* [WHAT IS REQUIRED]:
The finished copy should hold every entry exactly as given, and no pictures.

* [DATA RECORDS]:
=======
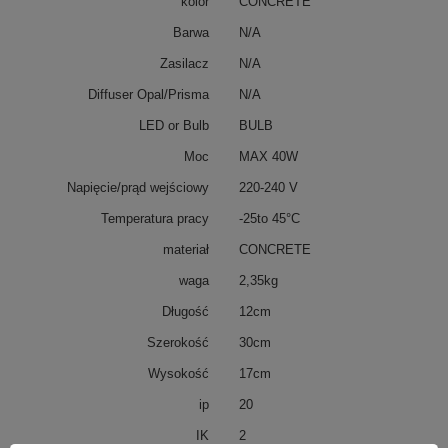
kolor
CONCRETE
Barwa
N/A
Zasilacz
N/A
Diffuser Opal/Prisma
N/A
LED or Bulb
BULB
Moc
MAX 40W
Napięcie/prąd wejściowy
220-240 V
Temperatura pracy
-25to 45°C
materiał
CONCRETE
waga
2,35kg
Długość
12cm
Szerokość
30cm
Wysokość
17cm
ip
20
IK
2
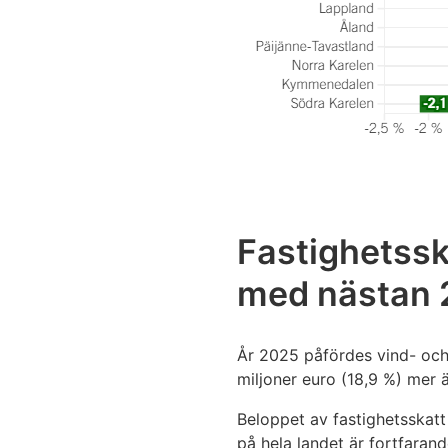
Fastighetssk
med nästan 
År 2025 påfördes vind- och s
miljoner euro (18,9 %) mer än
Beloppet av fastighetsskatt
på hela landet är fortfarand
=======
* [SOLUTION TO THIS PROBLEM]:
kolor
CONCRETE
Barwa
N/A
Zasilacz
N/A
Diffuser Opal/Prisma
N/A
LED or Bulb
BULB
Moc
MAX 40W
Napięcie/prąd wejściowy
220-240 V
Temperatura pracy
-25to 45°C
materiał
CONCRETE
waga
2,35kg
Długość
12cm
Szerokość
30cm
Wysokość
17cm
ip
20
IK
2
Fastighetssk
med nästan 
År 2025 påfördes vind- och s
miljoner euro (18,9 %) mer än
Beloppet av fastighetsskatt
på hela landet är fortfarand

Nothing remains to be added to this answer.